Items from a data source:
[Start of section]

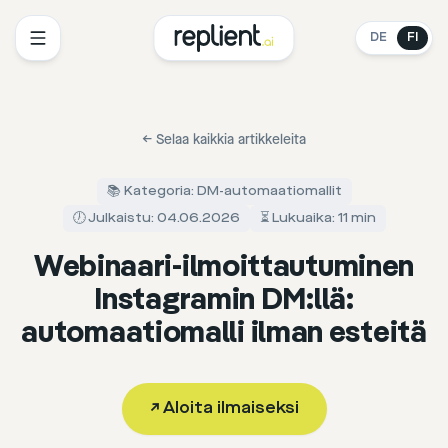
DE
FI
←
Selaa kaikkia artikkeleita
📚 Kategoria: DM-automaatiomallit
🕖 Julkaistu: 04.06.2026
⏳ Lukuaika: 11 min
Webinaari-ilmoittautuminen
Instagramin DM:llä:
automaatiomalli ilman esteitä
↗
Aloita ilmaiseksi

[End of section]

» PROBLEM DETAILS
Every line of the records above should be copied exactly, while the pictures are left behind.

» SOLUTION FOR THIS EXERCISE
DE
FI
←
Selaa kaikkia artikkeleita
📚 Kategoria: DM-automaatiomallit
🕖 Julkaistu: 04.06.2026
⏳ Lukuaika: 11 min
Webinaari-ilmoittautuminen
Instagramin DM:llä:
automaatiomalli ilman esteitä
↗
Aloita ilmaiseksi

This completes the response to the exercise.